__PROBLEM DESCRIPTION__. Give back exactly the lines from the one that includes "СТИМУЛЯТОРЫ" to the last line below, both included, and no further lines.

__INPUT FOR THIS TASK__.
----------------------------------------

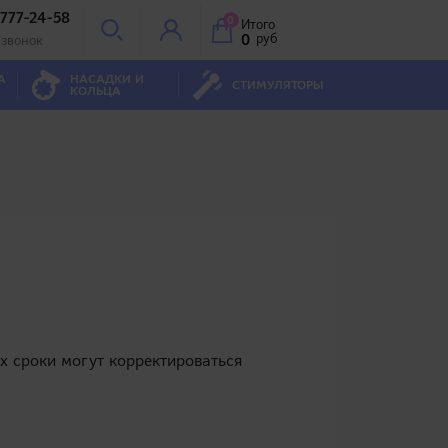
 777-24-58
0
Итого
0
руб
 звонок
А
НАСАДКИ И
СТИМУЛЯТОРЫ
КОЛЬЦА
х сроки могут корректироваться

----------------------------------------

__RESPONSE TO THIS TASK__.
СТИМУЛЯТОРЫ
КОЛЬЦА
х сроки могут корректироваться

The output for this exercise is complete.